+++ Given records +++

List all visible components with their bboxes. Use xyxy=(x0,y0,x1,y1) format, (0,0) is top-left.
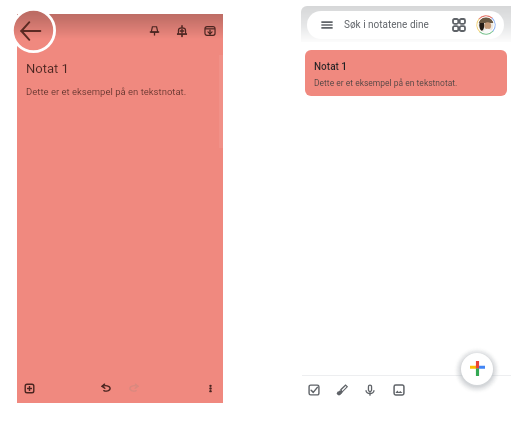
button[interactable]: Back xyxy=(19,20,41,42)
button[interactable]: Menu xyxy=(321,19,333,31)
button[interactable]: Archive xyxy=(197,18,222,43)
button[interactable]: New note xyxy=(461,353,493,385)
button[interactable]: New list xyxy=(302,378,326,402)
button[interactable]: Redo xyxy=(121,375,146,400)
button[interactable]: More options xyxy=(198,376,222,400)
button[interactable]: Notat 1 xyxy=(305,50,507,96)
staticText: Søk i notatene dine xyxy=(344,19,429,31)
staticText: Dette er et eksempel på en tekstnotat. xyxy=(314,78,458,88)
button[interactable]: Account xyxy=(476,15,496,35)
button[interactable]: New image note xyxy=(387,378,411,402)
button[interactable]: Menu xyxy=(307,11,504,39)
staticText: Notat 1 xyxy=(314,61,348,73)
button[interactable]: New drawing xyxy=(330,378,354,402)
button[interactable]: Grid view xyxy=(453,19,465,31)
button[interactable]: Add content xyxy=(17,376,41,400)
button[interactable]: Add reminder xyxy=(169,18,194,43)
button[interactable]: Pin xyxy=(142,18,166,42)
button[interactable]: New voice note xyxy=(358,378,382,402)
staticText: Dette er et eksempel på en tekstnotat. xyxy=(26,86,187,97)
button[interactable]: Undo xyxy=(93,375,118,400)
staticText: Notat 1 xyxy=(26,61,69,76)
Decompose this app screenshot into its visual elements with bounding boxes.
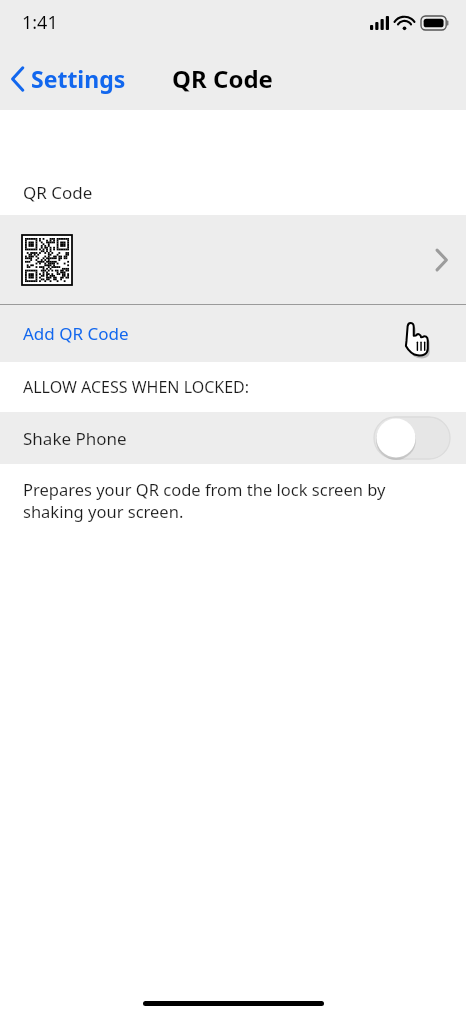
staticText: Prepares your QR code from the lock scre… — [23, 478, 386, 500]
staticText: shaking your screen. — [23, 500, 184, 522]
staticText: Shake Phone — [23, 427, 127, 450]
staticText: ALLOW ACESS WHEN LOCKED: — [23, 376, 250, 398]
staticText: Add QR Code — [23, 322, 129, 345]
staticText: QR Code — [172, 62, 273, 95]
button[interactable]: Shake Phone toggle — [374, 417, 450, 459]
staticText: Settings — [31, 63, 126, 94]
staticText: 1:41 — [22, 10, 58, 35]
button[interactable]: Shake Phone — [0, 412, 466, 464]
button[interactable]: Add QR Code — [0, 305, 466, 362]
button[interactable]: Settings — [10, 63, 126, 94]
button[interactable] — [0, 215, 466, 304]
staticText: QR Code — [23, 181, 93, 204]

+++

§ Aim of the task:
Within the entries above, report how many lines include "eksempel", and keep the answer to the number.

§ Expected answer:
2